▶ **DATA PROVIDED**:
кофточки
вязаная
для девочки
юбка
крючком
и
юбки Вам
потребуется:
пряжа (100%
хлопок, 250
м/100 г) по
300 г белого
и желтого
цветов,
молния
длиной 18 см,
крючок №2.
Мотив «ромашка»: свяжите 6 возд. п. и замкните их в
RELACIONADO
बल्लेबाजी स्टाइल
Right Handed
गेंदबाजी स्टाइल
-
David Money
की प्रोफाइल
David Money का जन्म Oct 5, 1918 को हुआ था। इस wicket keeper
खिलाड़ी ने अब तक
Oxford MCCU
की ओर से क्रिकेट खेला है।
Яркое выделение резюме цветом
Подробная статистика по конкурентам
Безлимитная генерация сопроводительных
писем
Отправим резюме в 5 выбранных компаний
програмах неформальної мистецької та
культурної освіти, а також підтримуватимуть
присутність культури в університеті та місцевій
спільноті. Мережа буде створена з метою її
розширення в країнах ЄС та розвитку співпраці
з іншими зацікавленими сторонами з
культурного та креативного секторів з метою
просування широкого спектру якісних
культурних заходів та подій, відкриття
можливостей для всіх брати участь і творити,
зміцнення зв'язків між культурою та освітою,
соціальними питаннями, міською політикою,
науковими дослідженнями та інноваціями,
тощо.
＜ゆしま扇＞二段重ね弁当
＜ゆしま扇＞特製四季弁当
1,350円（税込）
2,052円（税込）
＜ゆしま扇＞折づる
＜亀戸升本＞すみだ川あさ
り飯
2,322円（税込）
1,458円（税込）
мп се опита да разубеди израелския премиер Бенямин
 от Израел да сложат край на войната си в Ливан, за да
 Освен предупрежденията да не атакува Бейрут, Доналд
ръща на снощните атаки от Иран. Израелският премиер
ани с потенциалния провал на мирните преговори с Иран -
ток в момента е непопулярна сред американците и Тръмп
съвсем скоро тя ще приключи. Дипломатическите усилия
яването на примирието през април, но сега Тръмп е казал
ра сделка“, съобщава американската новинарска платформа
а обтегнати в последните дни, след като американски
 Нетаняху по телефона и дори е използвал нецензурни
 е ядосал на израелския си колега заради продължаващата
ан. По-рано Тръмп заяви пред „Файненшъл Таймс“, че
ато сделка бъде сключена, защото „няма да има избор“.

▶ **TASK DESCRIPTION**: Considering only the material above, set down every line from the one with "зміцнення зв'язків між" to the one with "ток в момента", inclusive, exactly as written.

▶ **COMPLETED EXERCISE**:
зміцнення зв'язків між культурою та освітою,
соціальними питаннями, міською політикою,
науковими дослідженнями та інноваціями,
тощо.
＜ゆしま扇＞二段重ね弁当
＜ゆしま扇＞特製四季弁当
1,350円（税込）
2,052円（税込）
＜ゆしま扇＞折づる
＜亀戸升本＞すみだ川あさ
り飯
2,322円（税込）
1,458円（税込）
мп се опита да разубеди израелския премиер Бенямин
 от Израел да сложат край на войната си в Ливан, за да
 Освен предупрежденията да не атакува Бейрут, Доналд
ръща на снощните атаки от Иран. Израелският премиер
ани с потенциалния провал на мирните преговори с Иран -
ток в момента е непопулярна сред американците и Тръмп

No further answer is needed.